In the study of lean Asian Indian men above with T2DM, it was found that they had a 2-fold increase in plasma levels of the inflammatory protein IL-6 when compared to lean subjects without T2DM. In a previous article I showed that chronic, low-grade inflammation associated is an important mechanism in decreasing insulin signaling and causing insulin resistance in muscle, liver and fat cells.

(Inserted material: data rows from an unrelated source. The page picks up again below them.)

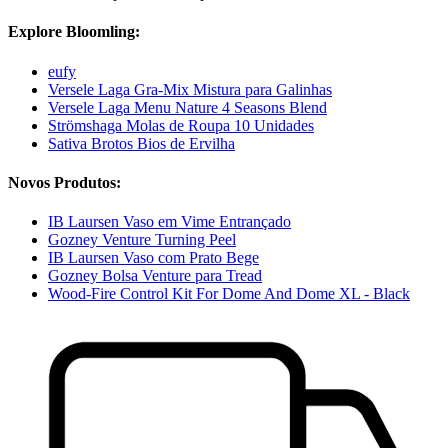
Explore Bloomling:
eufy
Versele Laga Gra-Mix Mistura para Galinhas
Versele Laga Menu Nature 4 Seasons Blend
Strömshaga Molas de Roupa 10 Unidades
Sativa Brotos Bios de Ervilha
Novos Produtos:
IB Laursen Vaso em Vime Entrançado
Gozney Venture Turning Peel
IB Laursen Vaso com Prato Bege
Gozney Bolsa Venture para Tread
Wood-Fire Control Kit For Dome And Dome XL - Black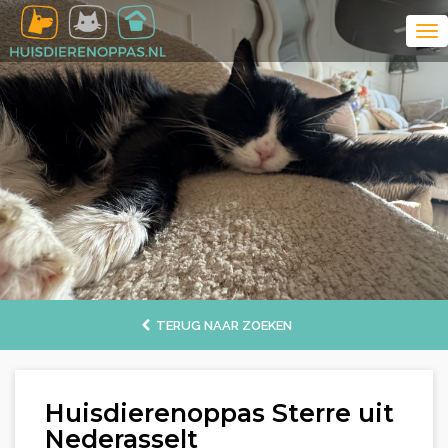
TERUG NAAR ZOEKEN
Huisdierenoppas Sterre uit
Nederasselt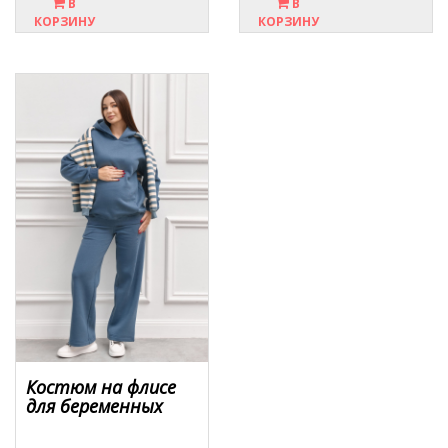
В
В
КОРЗИНУ
КОРЗИНУ
Костюм на флисе
для беременных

Also, inflammation has been shown to precede the development of diabetes. Infusion of inflammatory cytokines into healthy, normal weight mice causes insulin resistance, and people with other chronic inflammatory conditions are at higher risk of developing T2DM. For example, about one-third of chronic Hepatitis C patients develop T2DM, and those with rheumatoid arthritis are also at higher risk.
However, recent research has demonstrated that the line separating these two conditions may be much blurrier than previously thought. It is now known that type 1 diabetes, which normally begins in childhood, may slowly develop later in life. This form is referred to as latent autoimmune diabetes (LADA) or more informally as type 1.5 diabetes.
Studies suggest that type 1 diabetes in adults is frequently misdiagnosed as T2DM, and up to 10% of adults with T2DM may actually have the autoimmune form.
Even more relevant to this article is the finding that fully 1 in 4 lean people with T2DM produce antibodies to GAD, the same enzyme in the pancreas that is attacked in type 1 autoimmune diabetes.
These findings suggest that a significant number of lean people with T2DM may be suffering from autoimmune diabetes. This will obviously require a different treatment strategy than those who have the non-autoimmune form. (The way to find out whether you’re in this group is to have your GAD antibodies tested. It’s a fairly standard blood test and is available through Labcorp and Quest.)
(Interestingly enough, approximately 5% of patients with autoimmune thyroid conditions also produce antibodies to GAD. So if you have Hashimoto’s or Graves’ disease along with blood sugar symptoms that don’t respond to dietary changes, you should have your GAD antibodies checked.)
Under conditions of stress, the body produces higher levels of the hormone cortisol. Cortisol plays a number of important roles, but one of it’s primary functions is to raise blood sugar. This is an incredibly helpful evolutionary mechanism that is part of the “fight or flight” response that prepares us to deal with a challenge or threat.
However, that mechanism was only designed for short bursts of stress.
Why? Because cortisol is capable of raising blood sugar to unhealthy levels even when a person is fasting. What that also means is that you can be lean, eat a perfect diet, and still have high blood sugar (and thus T2DM) if you suffer from chronic stress. I’ll be writing more about the connection between stress and diabetes in a future article.